MECHANICAL ENGINEERING MS THESIS DEFENSE BY BERKAY DEMIRYULEK



Title: Design and Implementation of Process Control for Deep Drawing Using Flange Draw-In

Speaker: Berkay Demiryülek

Time: August 10, 2022, 13.00

Thesis Committee Members:

Prof. Dr. Ismail Lazoglu (Advisor, Koç University)

Prof. Dr. Demircan Canadinc (Koç University)

Asst. Prof. Dr. Omer Music (TED University)

Abstract:

In sheet metal forming processes, using new materials with high strength and low formability and an increase in part design complexity leads to narrowing the process windows where high-quality parts can be formed without any defects. Moreover, these reductions in process limits increased the sensitivity to process variations such as changes in material properties and lubrication conditions, resulting in increased scrap rates and decreased productivity in mass production. In recent years, process control strategies and different blank holder systems have been developed and utilized in deep drawing to increase part formability and productivity. This thesis mainly focused on developing design methodologies for inline proportional plus integral (PI) process control to improve part quality and reproducibility in the existence of process variations. Moreover, a smart-compact cushion system containing a segment-elastic blank holder with multiple hydraulic actuators and process sensors for inline monitoring is designed and adapted in a servo-spindle press to conduct experiments. Finite element analysis (FEA) software tools are utilized to determine optimal process parameters such as blank holder force and material flow which are necessary for producing high-quality parts. Additionally, process variables such as flange draw-in and punch force are evaluated numerically and experimentally to determine their relationship with the failure, such as tearing and wrinkling. This work focuses on flange draw-in as a control variable that is manipulated by the blank holder force adjustments based on tracking a reference flange draw-in with the help of the PI process controller. The critical novelty presented is the use of draw-in as the reference parameter for PI-based process control, a combination that has not been previously investigated in the literature.
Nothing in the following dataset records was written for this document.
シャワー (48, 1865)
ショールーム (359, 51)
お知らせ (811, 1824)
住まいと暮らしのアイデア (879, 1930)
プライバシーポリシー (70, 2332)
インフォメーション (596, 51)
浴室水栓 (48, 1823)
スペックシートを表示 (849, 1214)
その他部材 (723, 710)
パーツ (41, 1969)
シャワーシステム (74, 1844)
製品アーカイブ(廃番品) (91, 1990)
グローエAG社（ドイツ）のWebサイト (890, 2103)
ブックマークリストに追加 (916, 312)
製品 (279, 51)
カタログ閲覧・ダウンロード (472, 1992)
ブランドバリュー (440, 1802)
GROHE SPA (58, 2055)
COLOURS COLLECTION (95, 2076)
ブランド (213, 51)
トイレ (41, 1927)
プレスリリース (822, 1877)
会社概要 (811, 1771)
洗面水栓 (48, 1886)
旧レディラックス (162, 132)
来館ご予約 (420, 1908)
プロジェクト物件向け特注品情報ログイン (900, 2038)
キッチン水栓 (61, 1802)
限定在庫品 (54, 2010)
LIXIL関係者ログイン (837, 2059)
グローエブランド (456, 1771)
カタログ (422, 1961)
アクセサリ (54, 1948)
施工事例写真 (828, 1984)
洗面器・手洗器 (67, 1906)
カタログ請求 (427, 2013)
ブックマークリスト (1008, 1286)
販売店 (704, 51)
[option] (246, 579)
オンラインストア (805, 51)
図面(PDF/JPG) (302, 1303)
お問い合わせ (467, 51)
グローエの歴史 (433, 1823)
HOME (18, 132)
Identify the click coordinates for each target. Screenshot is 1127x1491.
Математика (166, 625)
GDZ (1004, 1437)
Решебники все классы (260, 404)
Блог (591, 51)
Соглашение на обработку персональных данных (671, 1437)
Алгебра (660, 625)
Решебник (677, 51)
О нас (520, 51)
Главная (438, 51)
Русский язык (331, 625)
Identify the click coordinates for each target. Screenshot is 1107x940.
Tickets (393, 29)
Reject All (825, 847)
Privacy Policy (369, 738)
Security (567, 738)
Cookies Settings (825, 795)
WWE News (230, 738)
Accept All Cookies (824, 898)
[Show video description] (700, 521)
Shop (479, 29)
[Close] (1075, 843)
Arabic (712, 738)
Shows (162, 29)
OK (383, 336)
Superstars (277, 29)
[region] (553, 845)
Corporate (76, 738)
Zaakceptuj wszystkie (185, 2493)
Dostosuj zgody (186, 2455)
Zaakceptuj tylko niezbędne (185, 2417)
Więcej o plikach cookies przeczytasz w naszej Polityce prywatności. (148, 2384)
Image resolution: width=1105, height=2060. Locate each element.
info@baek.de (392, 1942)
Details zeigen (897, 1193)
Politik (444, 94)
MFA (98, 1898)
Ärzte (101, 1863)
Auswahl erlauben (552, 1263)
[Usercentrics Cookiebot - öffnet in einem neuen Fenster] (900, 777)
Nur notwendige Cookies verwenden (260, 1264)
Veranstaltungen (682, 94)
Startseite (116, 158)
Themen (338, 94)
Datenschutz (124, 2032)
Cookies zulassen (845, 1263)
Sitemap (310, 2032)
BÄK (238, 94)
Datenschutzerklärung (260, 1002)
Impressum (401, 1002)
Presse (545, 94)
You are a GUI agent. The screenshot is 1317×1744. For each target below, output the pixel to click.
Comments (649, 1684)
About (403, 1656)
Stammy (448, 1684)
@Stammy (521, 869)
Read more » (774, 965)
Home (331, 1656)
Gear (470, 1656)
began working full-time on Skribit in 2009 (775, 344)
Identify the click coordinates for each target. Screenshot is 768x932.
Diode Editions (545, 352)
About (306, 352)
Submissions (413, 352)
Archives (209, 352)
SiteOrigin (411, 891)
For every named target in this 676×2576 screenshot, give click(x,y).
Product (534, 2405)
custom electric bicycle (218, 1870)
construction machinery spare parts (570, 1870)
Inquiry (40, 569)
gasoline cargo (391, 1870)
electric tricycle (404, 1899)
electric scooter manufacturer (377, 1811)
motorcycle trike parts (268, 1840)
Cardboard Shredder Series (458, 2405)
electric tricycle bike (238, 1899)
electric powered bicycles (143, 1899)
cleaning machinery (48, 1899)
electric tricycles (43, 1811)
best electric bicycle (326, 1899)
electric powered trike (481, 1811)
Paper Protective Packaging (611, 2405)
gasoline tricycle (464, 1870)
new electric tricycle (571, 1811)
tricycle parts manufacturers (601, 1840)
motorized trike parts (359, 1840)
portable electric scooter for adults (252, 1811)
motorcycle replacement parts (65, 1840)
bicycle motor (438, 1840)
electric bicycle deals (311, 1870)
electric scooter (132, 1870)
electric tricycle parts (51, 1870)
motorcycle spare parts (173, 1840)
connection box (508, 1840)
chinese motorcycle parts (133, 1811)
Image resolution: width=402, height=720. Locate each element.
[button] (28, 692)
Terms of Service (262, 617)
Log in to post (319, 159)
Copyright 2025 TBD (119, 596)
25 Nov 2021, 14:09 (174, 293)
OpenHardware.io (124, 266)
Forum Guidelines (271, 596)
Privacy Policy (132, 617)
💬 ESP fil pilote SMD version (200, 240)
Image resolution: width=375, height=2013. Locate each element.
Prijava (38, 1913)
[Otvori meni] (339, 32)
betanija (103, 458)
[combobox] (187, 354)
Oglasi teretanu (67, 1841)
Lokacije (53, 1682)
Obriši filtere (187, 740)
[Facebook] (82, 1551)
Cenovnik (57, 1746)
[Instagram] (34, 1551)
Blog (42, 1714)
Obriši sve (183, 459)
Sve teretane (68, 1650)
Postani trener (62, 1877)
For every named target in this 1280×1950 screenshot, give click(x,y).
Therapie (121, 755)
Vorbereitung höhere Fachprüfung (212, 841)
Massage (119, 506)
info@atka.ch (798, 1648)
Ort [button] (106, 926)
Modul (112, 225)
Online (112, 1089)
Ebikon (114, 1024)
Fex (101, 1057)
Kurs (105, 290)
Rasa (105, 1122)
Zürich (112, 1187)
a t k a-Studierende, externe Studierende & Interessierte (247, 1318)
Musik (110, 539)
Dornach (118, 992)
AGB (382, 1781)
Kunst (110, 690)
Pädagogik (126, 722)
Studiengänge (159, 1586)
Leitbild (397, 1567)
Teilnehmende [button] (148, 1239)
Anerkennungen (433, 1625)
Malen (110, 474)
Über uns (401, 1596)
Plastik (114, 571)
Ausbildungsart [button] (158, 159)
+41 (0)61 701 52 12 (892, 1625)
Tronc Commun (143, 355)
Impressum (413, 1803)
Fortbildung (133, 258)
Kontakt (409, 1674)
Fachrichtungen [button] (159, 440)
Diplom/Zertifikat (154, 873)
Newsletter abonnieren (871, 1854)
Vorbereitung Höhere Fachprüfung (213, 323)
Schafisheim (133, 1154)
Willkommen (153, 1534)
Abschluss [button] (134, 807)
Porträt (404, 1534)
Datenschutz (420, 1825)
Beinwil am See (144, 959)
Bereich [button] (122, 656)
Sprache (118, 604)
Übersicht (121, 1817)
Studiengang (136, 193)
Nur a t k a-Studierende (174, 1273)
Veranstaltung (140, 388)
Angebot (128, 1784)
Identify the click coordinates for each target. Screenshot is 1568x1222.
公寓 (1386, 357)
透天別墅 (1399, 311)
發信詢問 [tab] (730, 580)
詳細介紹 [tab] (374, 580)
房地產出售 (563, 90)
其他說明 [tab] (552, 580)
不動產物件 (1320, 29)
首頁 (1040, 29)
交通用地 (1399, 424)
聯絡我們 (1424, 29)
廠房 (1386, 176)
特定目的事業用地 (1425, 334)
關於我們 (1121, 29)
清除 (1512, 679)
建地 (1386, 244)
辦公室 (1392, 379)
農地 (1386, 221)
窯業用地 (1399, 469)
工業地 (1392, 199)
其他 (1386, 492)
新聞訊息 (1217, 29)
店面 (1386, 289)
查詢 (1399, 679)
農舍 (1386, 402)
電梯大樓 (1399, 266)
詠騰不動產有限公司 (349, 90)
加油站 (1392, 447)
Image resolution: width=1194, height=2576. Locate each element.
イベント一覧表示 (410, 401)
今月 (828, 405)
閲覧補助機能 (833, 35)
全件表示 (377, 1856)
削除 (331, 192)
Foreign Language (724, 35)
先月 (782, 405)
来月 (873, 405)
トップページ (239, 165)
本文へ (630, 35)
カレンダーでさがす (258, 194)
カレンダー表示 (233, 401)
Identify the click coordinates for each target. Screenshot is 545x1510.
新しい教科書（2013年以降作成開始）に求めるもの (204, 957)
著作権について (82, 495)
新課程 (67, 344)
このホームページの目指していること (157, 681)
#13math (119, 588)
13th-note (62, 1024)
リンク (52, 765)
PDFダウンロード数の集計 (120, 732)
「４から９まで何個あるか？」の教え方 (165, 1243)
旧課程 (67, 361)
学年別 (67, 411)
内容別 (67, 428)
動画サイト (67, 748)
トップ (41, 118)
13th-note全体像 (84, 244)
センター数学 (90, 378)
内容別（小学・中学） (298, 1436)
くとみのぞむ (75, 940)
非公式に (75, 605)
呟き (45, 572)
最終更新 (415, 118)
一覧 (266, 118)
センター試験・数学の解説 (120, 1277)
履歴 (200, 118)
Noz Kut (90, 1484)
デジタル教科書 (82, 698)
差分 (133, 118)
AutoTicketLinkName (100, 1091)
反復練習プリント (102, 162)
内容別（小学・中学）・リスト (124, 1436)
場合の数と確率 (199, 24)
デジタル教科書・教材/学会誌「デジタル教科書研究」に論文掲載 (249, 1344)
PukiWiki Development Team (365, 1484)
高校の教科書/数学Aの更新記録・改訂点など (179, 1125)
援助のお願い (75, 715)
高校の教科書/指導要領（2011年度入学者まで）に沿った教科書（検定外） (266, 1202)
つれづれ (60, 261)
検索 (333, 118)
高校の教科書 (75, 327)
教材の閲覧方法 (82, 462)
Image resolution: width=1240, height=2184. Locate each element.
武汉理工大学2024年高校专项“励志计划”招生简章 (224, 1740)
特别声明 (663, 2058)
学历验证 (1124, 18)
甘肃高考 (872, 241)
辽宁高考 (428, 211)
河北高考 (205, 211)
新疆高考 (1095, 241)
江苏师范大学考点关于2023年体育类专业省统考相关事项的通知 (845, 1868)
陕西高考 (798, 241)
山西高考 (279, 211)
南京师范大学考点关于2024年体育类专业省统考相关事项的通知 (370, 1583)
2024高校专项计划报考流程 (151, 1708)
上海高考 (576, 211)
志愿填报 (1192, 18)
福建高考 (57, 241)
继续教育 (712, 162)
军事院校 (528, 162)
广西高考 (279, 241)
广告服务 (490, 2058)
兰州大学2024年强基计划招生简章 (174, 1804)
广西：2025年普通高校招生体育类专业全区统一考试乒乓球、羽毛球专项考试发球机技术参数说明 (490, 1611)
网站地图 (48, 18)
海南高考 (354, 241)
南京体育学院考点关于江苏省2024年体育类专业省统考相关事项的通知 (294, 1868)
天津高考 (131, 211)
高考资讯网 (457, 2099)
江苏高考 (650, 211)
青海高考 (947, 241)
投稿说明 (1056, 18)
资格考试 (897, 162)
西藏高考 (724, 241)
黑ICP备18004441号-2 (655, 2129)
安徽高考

Systematic design and implementation of a process controller for deep drawing with a semi-complex rectangular sheet metal part are presented. First, according to the FEA simulation tool and experimental work, the deep drawing process model structure is derived in the form of discrete-time transfer functions. Second, the dynamic model parameters, which can vary with the die geometry, are estimated via system identification techniques based on experiments. Later, numerical simulation tools are utilized to develop a process controller based on the dynamic process model. The process controller is fine-tuned by using root-locus and frequency-response analysis. Eventually, the proposed inline process controller constructed in the simulation environment is implemented in the servo-spindle press via PLC. The experiments were performed in a servo-spindle press with the smart-compact cushion system that includes 16 hydraulic actuators to control draw-in outputs measured via displacement sensors placed around the sheet periphery. The results show that the proposed process control design has an excellent performance in tracking the reference flange draw-in and significantly improving the part quality and reproducibility in the presence of process variations.

Many in-development-phase and commercially available displacement sensors have been used to monitor flange draw-in during the deep drawing process. However, most of the sensors are not suitable for use in mass production conditions due to the high lubricant usage, vibration, and magnetic field variation affecting the measurement accuracy. Therefore, a robust sensor unaffected by these disturbances was also developed and validated as part of this thesis.